SOAP SECRET: Coronation Street Legend Julie Hesmondhalgh Reveals Transgender Hayley Cropper Was Initially Intended for a Joke Storyline
She also shared what it meant to her to play a transgender character
CORONATION Street legend Julie Hesmondhalgh has revealed that her character Hayley Cropper was initially introduced as part of a joke storyline.
Julie was a regular on Corrie for over a decade, during which time her character married Roy Cropper (David Neilson) and became a soap-fan favourite – but her role on the soap was originally meant to be much smaller and part of a joke played on Roy.
Hayley first appeared on the soap in 1998 and was a regular fixture in Weatherfield until her on-screen death in 2014.
Her biggest storyline was her relationship with and eventual marriage to Roy.
Although they were not always the most affectionate couple, they enjoyed a happy life together.
However, this was almost not the case. Speaking on a soap panel at the Edinburgh TV Festival on Wednesday (21 August), Julie revealed that her character was only meant to appear as a joke, though she didn’t know it at the time.
“The casting director took me and said this was the deal with the character. She was going to be trans … [but] I didn’t know until later was that it was actually just going to be a joke storyline,” Julie explained.

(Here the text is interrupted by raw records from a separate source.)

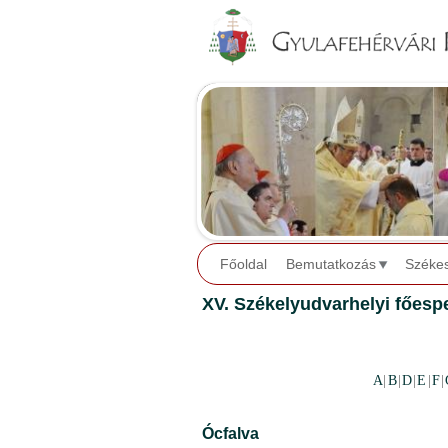
Főoldal
Bemutatkozás
Széke
XV. Székelyudvarhelyi főespe
A
|
B
|
D
|
E
|
F
|
Ócfalva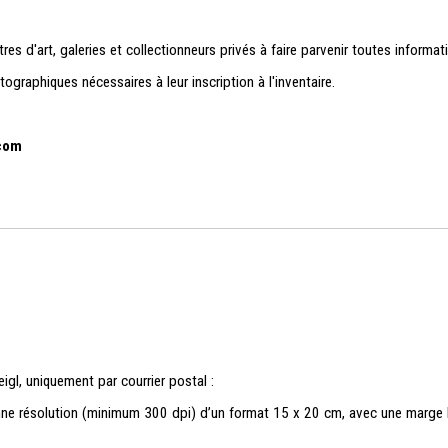
es d'art, galeries et collectionneurs privés à faire parvenir toutes informat
aphiques nécessaires à leur inscription à l'inventaire.
.com
eigl,
uniquement par courrier postal
:
ne résolution (minimum 300 dpi) d’un format 15 x 20 cm, avec une marge b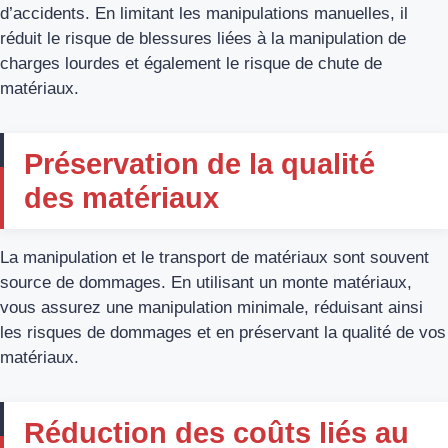
d’accidents. En limitant les manipulations manuelles, il
réduit le risque de blessures liées à la manipulation de
charges lourdes et également le risque de chute de
matériaux.
Préservation de la qualité
des matériaux
La manipulation et le transport de matériaux sont souvent
source de dommages. En utilisant un monte matériaux,
vous assurez une manipulation minimale, réduisant ainsi
les risques de dommages et en préservant la qualité de vos
matériaux.
Réduction des coûts liés au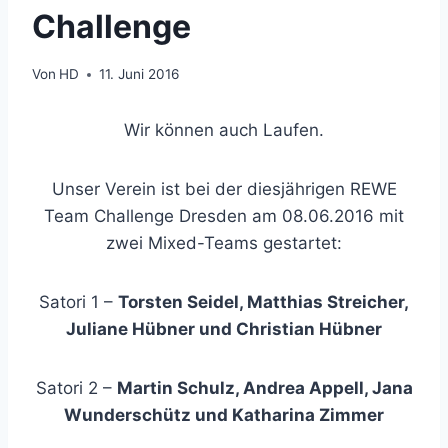
Challenge
Von
HD
11. Juni 2016
Wir können auch Laufen.
Unser Verein ist bei der diesjährigen REWE
Team Challenge Dresden am 08.06.2016 mit
zwei Mixed-Teams gestartet:
Satori 1 –
Torsten Seidel, Matthias Streicher,
Juliane Hübner und Christian Hübner
Satori 2 –
Martin Schulz, Andrea Appell, Jana
Wunderschütz und Katharina Zimmer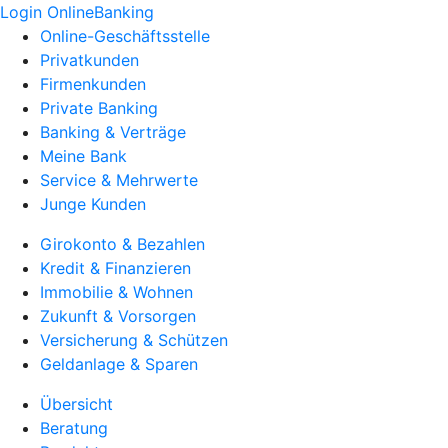
Login OnlineBanking
Online-Geschäftsstelle
Privatkunden
Firmenkunden
Private Banking
Banking & Verträge
Meine Bank
Service & Mehrwerte
Junge Kunden
Girokonto & Bezahlen
Kredit & Finanzieren
Immobilie & Wohnen
Zukunft & Vorsorgen
Versicherung & Schützen
Geldanlage & Sparen
Übersicht
Beratung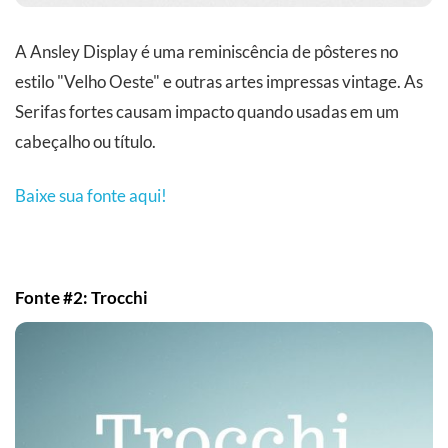
A Ansley Display é uma reminiscência de pôsteres no
estilo "Velho Oeste" e outras artes impressas vintage. As
Serifas fortes causam impacto quando usadas em um
cabeçalho ou título.
Baixe sua fonte aqui!
Fonte #2: Trocchi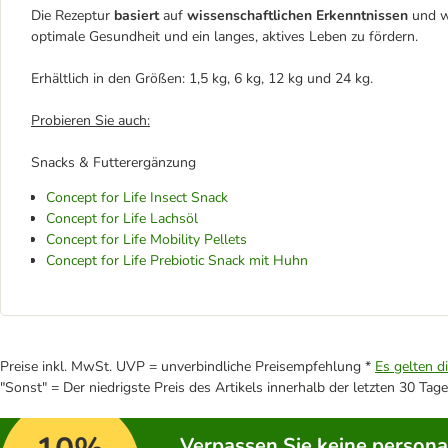
Die Rezeptur
basiert
auf
wissenschaftlichen Erkenntnissen
und 
optimale Gesundheit und ein langes, aktives Leben zu fördern.
Erhältlich in den Größen: 1,5 kg, 6 kg, 12 kg und 24 kg.
Probieren Sie auch:
Snacks & Futterergänzung
Concept for Life Insect Snack
Concept for Life Lachsöl
Concept for Life Mobility Pellets
Concept for Life Prebiotic Snack mit Huhn
Preise inkl. MwSt. UVP = unverbindliche Preisempfehlung *
Es gelten d
"Sonst" = Der niedrigste Preis des Artikels innerhalb der letzten 30 Tage
Verpassen Sie keine persona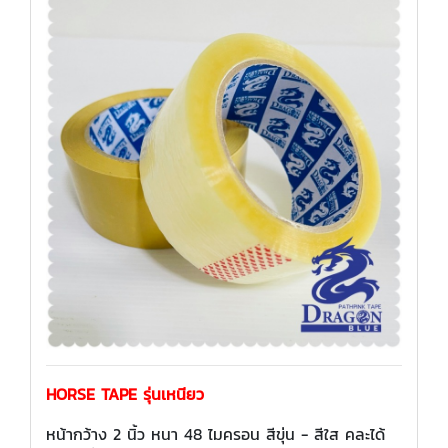
HORSE TAPE รุ่นเหนียว
หน้ากว้าง 2 นิ้ว หนา 48 ไมครอน สีขุ่น - สีใส คละได้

She continued: “Roy had sort of embedded himself in the show as a popular – if slightly strange character – and he was going to have a series of disastrous dates, of which Hayley was the first.
“The punchline of this story was that she would take him for dinner and say ‘I’m trans,’” after which Roy would consider the date to be a disaster and “disappear into the distance.”
But somewhere along the line, the plan for Julie’s character changed and Roy and Hayley ended up falling in love.
They got married unofficially in 1999 and again in 2010, at which time their union was legally acknowledged following the Gender Recognition Act of 2004.
Julie praised Corrie for wanting to take on a transgender storyline as she felt the soap often shied away from the “issues.”
But telling an important story was something that meant a lot to her and something she always wanted to do as an actress.
“To be in a soap that was dealing with an issue that might change things, it was something that was really, really close to my heart,” she said.
“I knew that it would be an issue that I was a cis-gendererd person playing a trans character, even back then I knew that.
“But I also knew that in the temperature of those times, which unfortunately is the temperature of these times now too, that the stress and the press decimation of the actor playing that part if they were trans would be just horrific.